Na segunda-feira, 15 de novembro, padre Diego Carvalho afirmou em suas redes sociais que “se os sinos estão com os decibéis acima do permitido pela Comissão de Constituição e Justiça e de Cidadania (CCJ), a Igreja irá acionar a empresa responsável pela manutenção do mesmo”. Disse ainda que vai solicitar ao jurídico da arquidiocese de Vitória que acione as autoridades de Guarapari “para que tome ciência da legislação da cidade, no que tange a permissão sobre o horário que os sinos podem tocar e o horário que os mesmos devem permanecer desligados”.

Em nota, a arquidiocese de Vitória informou que um morador do centro de Guarapari fez a denúncia junto ao Ministério Público do Espírito Santo sobre o badalar das 6h do sino da paróquia Nossa Senhora da Conceição. “O procedimento está em tramitação até que o MP obtenha as informações necessárias para responder ao noticiante. A arquidiocese de Vitória aguarda a tramitação para posicionamento oficial, se necessário”, afirmou.

Segundo a arquidiocese, “padre Diego Carvalho disse que ‘o volume do som e tempo de duração obedecem às leis do município’ e manifestou desconforto em relação à denúncia junto ao MP”.
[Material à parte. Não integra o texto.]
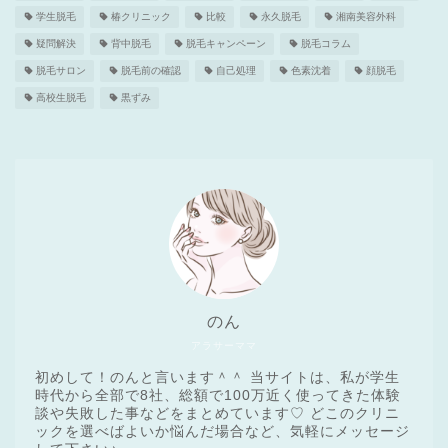
学生脱毛
椿クリニック
比較
永久脱毛
湘南美容外科
疑問解決
背中脱毛
脱毛キャンペーン
脱毛コラム
脱毛サロン
脱毛前の確認
自己処理
色素沈着
顔脱毛
高校生脱毛
黒ずみ
のん
アラサーママ
初めして！のんと言います＾＾ 当サイトは、私が学生
時代から全部で8社、総額で100万近く使ってきた体験
談や失敗した事などをまとめています♡ どこのクリニ
ックを選べばよいか悩んだ場合など、気軽にメッセージ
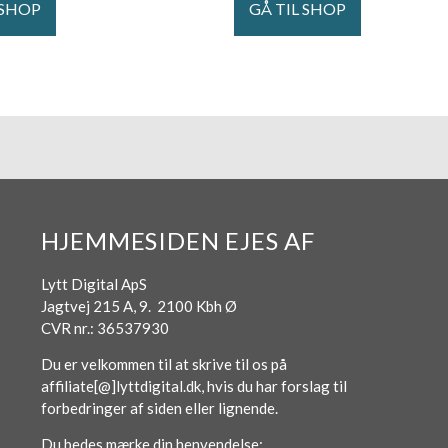
 SHOP
GÅ TIL SHOP
HJEMMESIDEN EJES AF
Lytt Digital ApS
Jagtvej 215 A, 9. 2100 Kbh Ø
CVR nr.: 36537930
Du er velkommen til at skrive til os på
affiliate[@]lyttdigital.dk, hvis du har forslag til
forbedringer af siden eller lignende.
Du bedes mærke din henvendelse:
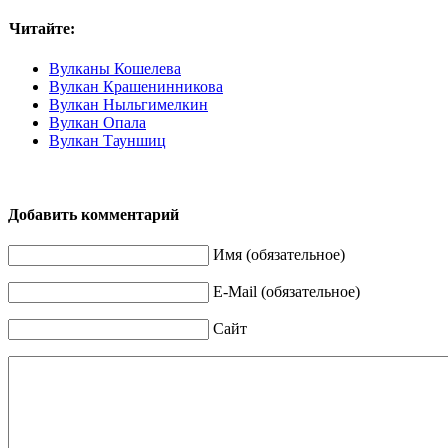
Читайте:
Вулканы Кошелева
Вулкан Крашенинникова
Вулкан Ныльгимелкин
Вулкан Опала
Вулкан Тауншиц
Добавить комментарий
Имя (обязательное)
E-Mail (обязательное)
Сайт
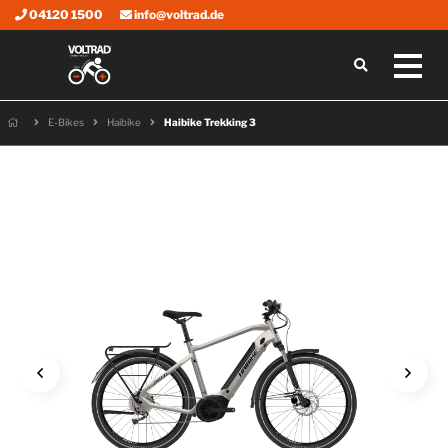
04120 1500
info@voltrad.de
E-Bikes
Haibike
Haibike Trekking 3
A prefeitura de Guarapari afirmou ao site ‘A Gazeta’ que o morador esteve na Secretaria Municipal de Meio Ambiente e Agricultura (Semag) e “foi orientado de que não havia impedimento do funcionamento do sino na legislação, uma vez que se trata de uma manifestação religiosa”.

O MPES informou que recebeu a manifestação do morador sobre possível poluição sonora causada pela igreja. “Dessa forma, cumprindo seu dever estabelecido por lei, o Ministério Público instaurou procedimento para apurar os fatos e requisitou à prefeitura de Guarapari que informe por quanto tempo e em quais horários o sino da referida igreja é acionado e se o ruído emitido está em conformidade com a legislação vigente”, disse em nota para ‘A Gazeta’. Além disso, declarou que “não ingressou com ação judicial referente ao caso, até porque os fatos ainda estão em apuração”.
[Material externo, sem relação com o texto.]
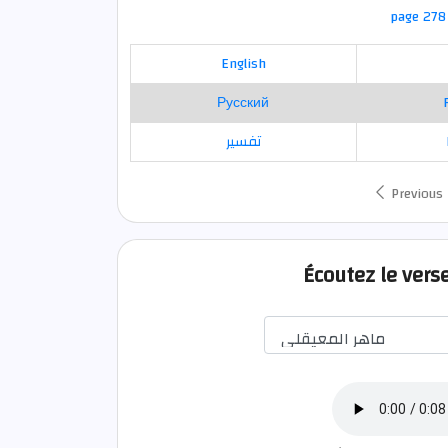
page 278 
English
Русский
تفسير
Previous
Écoutez le vers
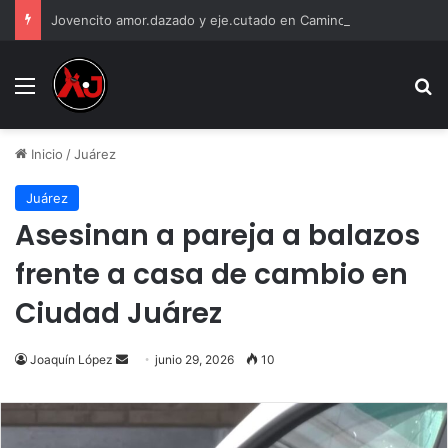
Jovencito amor.dazado y eje.cutado en Camino Real
Menu
B
Inicio
/
Juárez
Juárez
Asesinan a pareja a balazos
frente a casa de cambio en
Ciudad Juárez
Send
Joaquín López
junio 29, 2026
10
an
email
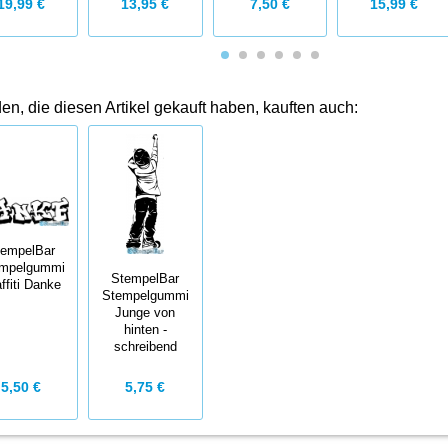
19,99 €
7,50 €
15,99 €
13,95 €
n, die diesen Artikel gekauft haben, kauften auch:
tempelBar
mpelgummi
StempelBar
ffiti Danke
Stempelgummi
Junge von
hinten -
schreibend
5,50 €
5,75 €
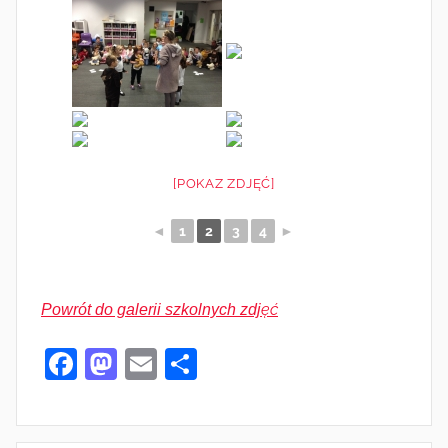
[POKAZ ZDJĘĆ]
◄
1
2
3
4
►
Powrót do galerii szkolnych zdjęć
F
M
E
S
a
as
m
h
c
to
ai
ar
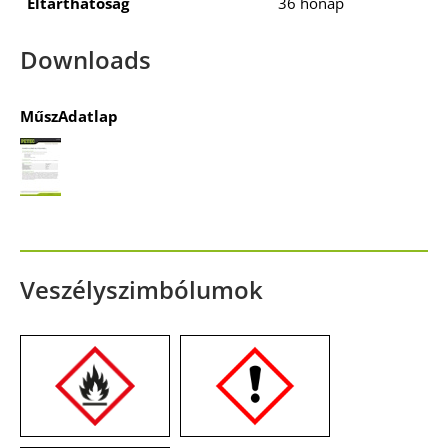
Eltarthatóság
36 hónap
Downloads
MűszAdatlap
Veszélyszimbólumok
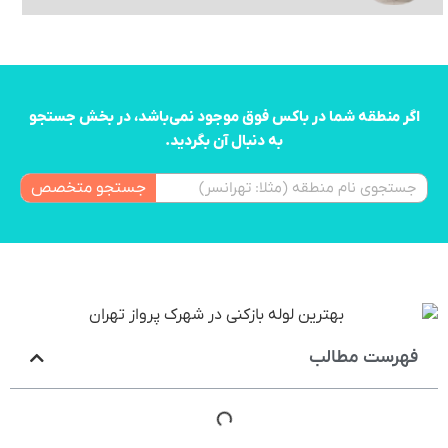
اگر منطقه شما در باکس فوق موجود نمی‌باشد، در بخش جستجو
به دنبال آن بگردید.
جستجو متخصص
فهرست مطالب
Casos de denúncias contra o badalar de sinos de igrejas já chegaram à Justiça em outras cidades. Um desses aconteceu em São Paulo (SP), em 2014, quando uma paróquia da Zona Oeste da capital paulista recebeu uma multa de R$ 36 mil porque seu sino badalou por 76 segundos, 16 a mais do que o limite estabelecido por lei. A arquidiocese de São Paulo pediu na Justiça que a multa fosse anulada e que declarasse nula a Lei 11.804, de 19 de junho de 1995, sobre ruído, que prevê limite de até 60 segundos para badalar dos sinos e apenas para "assinalação das horas e dos ofícios religiosos". Para a arquidiocese, a regra é inconstitucional, pois fere a liberdade religiosa prevista na Constituição.
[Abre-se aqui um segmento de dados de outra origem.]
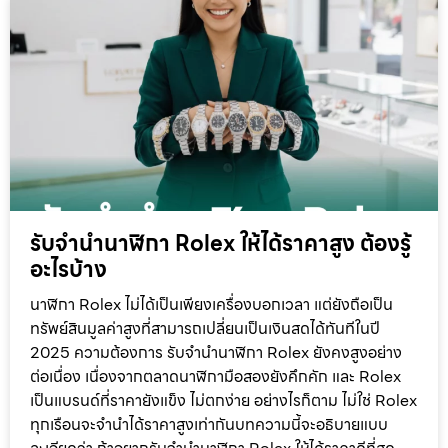
รับจำนำนาฬิกา Rolex ให้ได้ราคาสูง ต้องรู้
อะไรบ้าง
นาฬิกา Rolex ไม่ได้เป็นเพียงเครื่องบอกเวลา แต่ยังถือเป็น
ทรัพย์สินมูลค่าสูงที่สามารถเปลี่ยนเป็นเงินสดได้ทันทีในปี
2025 ความต้องการ รับจำนำนาฬิกา Rolex ยังคงสูงอย่าง
ต่อเนื่อง เนื่องจากตลาดนาฬิกามือสองยังคึกคัก และ Rolex
เป็นแบรนด์ที่ราคายังแข็ง ไม่ตกง่าย อย่างไรก็ตาม ไม่ใช่ Rolex
ทุกเรือนจะจำนำได้ราคาสูงเท่ากันบทความนี้จะอธิบายแบบ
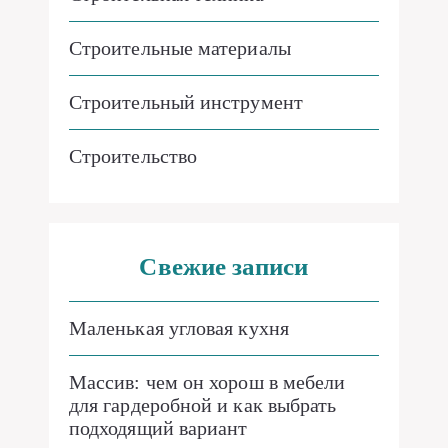
Строительные материалы
Строительный инструмент
Строительство
Свежие записи
Маленькая угловая кухня
Массив: чем он хорош в мебели
для гардеробной и как выбрать
подходящий вариант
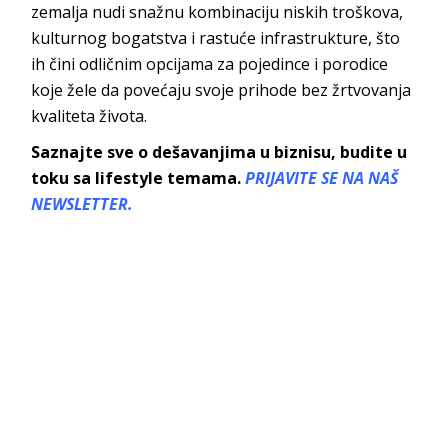
zemalja nudi snažnu kombinaciju niskih troškova,
kulturnog bogatstva i rastuće infrastrukture, što
ih čini odličnim opcijama za pojedince i porodice
koje žele da povećaju svoje prihode bez žrtvovanja
kvaliteta života.
Saznajte sve o dešavanjima u biznisu, budite u
toku sa lifestyle temama.
PRIJAVITE SE NA NAŠ
NEWSLETTER.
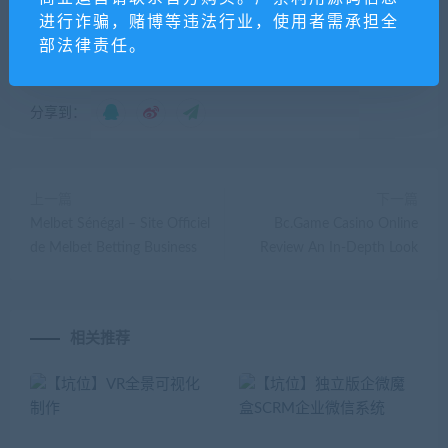
所属公司及其雇员不承担任何法律责任。
进行诈骗，赌博等违法行业，使用者需承担全
暗黑源码库
»
【坑位】慧动矩阵任务宝
部法律责任。
分享到：
上一篇
下一篇
Melbet Sénégal – Site Officiel
Bc.Game Casino Online
de Melbet Betting Business
Review An In-Depth Look
相关推荐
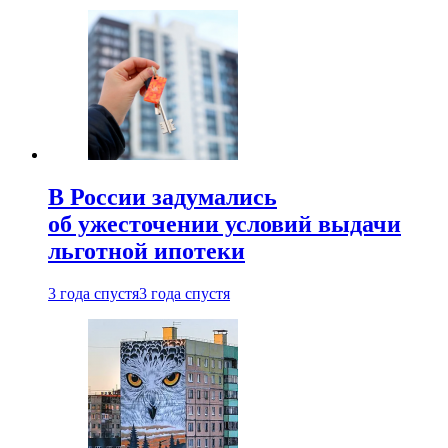
В России задумались
об ужесточении условий выдачи
льготной ипотеки
3 года спустя
3 года спустя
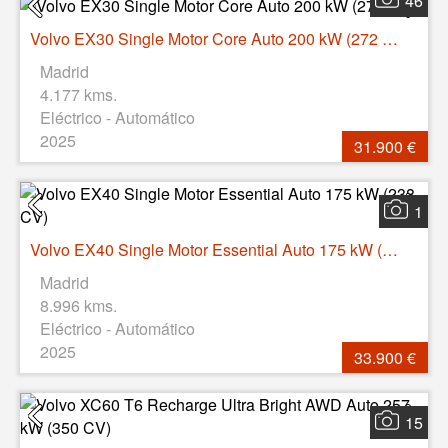
46
Volvo EX30 Single Motor Core Auto 200 kW (272 CV)
Madrid
4.177 kms.
Eléctrico - Automático
2025
31.900 €
1
Volvo EX40 Single Motor Essential Auto 175 kW (238 CV)
Madrid
8.996 kms.
Eléctrico - Automático
2025
33.900 €
15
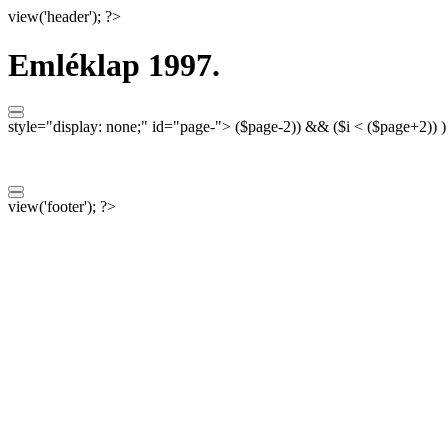
view('header'); ?>
Emléklap 1997.
style="display: none;"
id="page-">
($page-2)) && ($i < ($page+2)) 
view('footer'); ?>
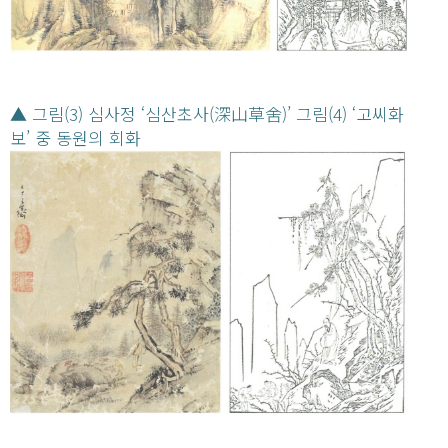
▲ 그림(3) 심사정 ‘심산초사(深山草舍)’ 그림(4) ‘고씨화
보’ 중 동원의 회화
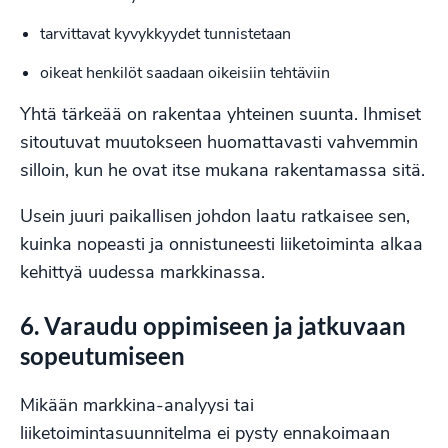
tarvittavat kyvykkyydet tunnistetaan
oikeat henkilöt saadaan oikeisiin tehtäviin
Yhtä tärkeää on rakentaa yhteinen suunta. Ihmiset
sitoutuvat muutokseen huomattavasti vahvemmin
silloin, kun he ovat itse mukana rakentamassa sitä.
Usein juuri paikallisen johdon laatu ratkaisee sen,
kuinka nopeasti ja onnistuneesti liiketoiminta alkaa
kehittyä uudessa markkinassa.
6. Varaudu oppimiseen ja jatkuvaan
sopeutumiseen
Mikään markkina-analyysi tai
liiketoimintasuunnitelma ei pysty ennakoimaan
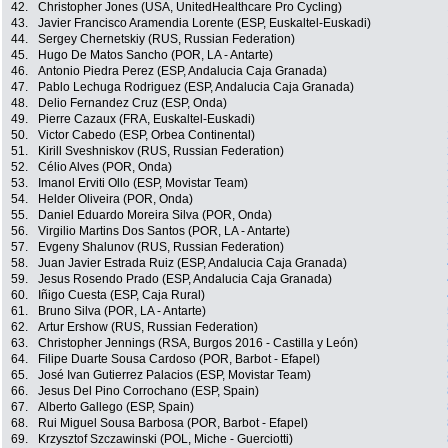
42.
Christopher Jones (USA, UnitedHealthcare Pro Cycling)
43.
Javier Francisco Aramendia Lorente (ESP, Euskaltel-Euskadi)
44.
Sergey Chernetskiy (RUS, Russian Federation)
45.
Hugo De Matos Sancho (POR, LA - Antarte)
46.
Antonio Piedra Perez (ESP, Andalucia Caja Granada)
47.
Pablo Lechuga Rodriguez (ESP, Andalucia Caja Granada)
48.
Delio Fernandez Cruz (ESP, Onda)
49.
Pierre Cazaux (FRA, Euskaltel-Euskadi)
50.
Victor Cabedo (ESP, Orbea Continental)
51.
Kirill Sveshniskov (RUS, Russian Federation)
52.
Célio Alves (POR, Onda)
53.
Imanol Erviti Ollo (ESP, Movistar Team)
54.
Helder Oliveira (POR, Onda)
55.
Daniel Eduardo Moreira Silva (POR, Onda)
56.
Virgilio Martins Dos Santos (POR, LA - Antarte)
57.
Evgeny Shalunov (RUS, Russian Federation)
58.
Juan Javier Estrada Ruiz (ESP, Andalucia Caja Granada)
59.
Jesus Rosendo Prado (ESP, Andalucia Caja Granada)
60.
Iñigo Cuesta (ESP, Caja Rural)
61.
Bruno Silva (POR, LA - Antarte)
62.
Artur Ershow (RUS, Russian Federation)
63.
Christopher Jennings (RSA, Burgos 2016 - Castilla y León)
64.
Filipe Duarte Sousa Cardoso (POR, Barbot - Efapel)
65.
José Ivan Gutierrez Palacios (ESP, Movistar Team)
66.
Jesus Del Pino Corrochano (ESP, Spain)
67.
Alberto Gallego (ESP, Spain)
68.
Rui Miguel Sousa Barbosa (POR, Barbot - Efapel)
69.
Krzysztof Szczawinski (POL, Miche - Guerciotti)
Em primeira instância, a juíza Celina Kiyomi Toyoshima, da 4ª Vara de Fazenda Pública, negou pedido. A arquidiocese recorreu ao Tribunal de Justiça de São Paulo (TJ-SP).  Em decisão de outubro deste ano da 2ª turma de Direito Público do TJ, ficou estabelecido que as igrejas em São Paulo devem seguir a legislação que determina que os sinos devem tocar por até 60 segundos. Para a relatora Maria Fernanda de Toledo Rodovalho, a limitação imposta pela legislação não é inconstitucional. Quanto à multa, considerou que era indevida, pois não havia reincidência no descumprimento da norma e os padres haviam se comprometido a seguir as regras. Por isso, alterou a punição para apenas uma advertência à igreja.

Em outro caso, um morador de Brasília (DF) abriu um processo contra a igreja São Pedro de Alcântara, no Lago Sul, em 2010. Ele alegou que os sinos tocados diariamente o impediam de realizar atividades rotineiras como leitura, trabalho e descanso e estavam lhe causando irritação, nervosismo e cansaço. Em março de 2016, o juiz Cleber de Andrade Pinto, da 16ª Vara Cível, negou o pedido de limitação do barulho com base no princípio da liberdade religiosa. O morador recorreu e, em outubro do mesmo ano, conseguiu reverter esse entendimento na 6ª Turma Cível, com a decisão de que a igreja deveria reduzir o volume dos sinos até o limite de 50 decibéis estabelecido por lei.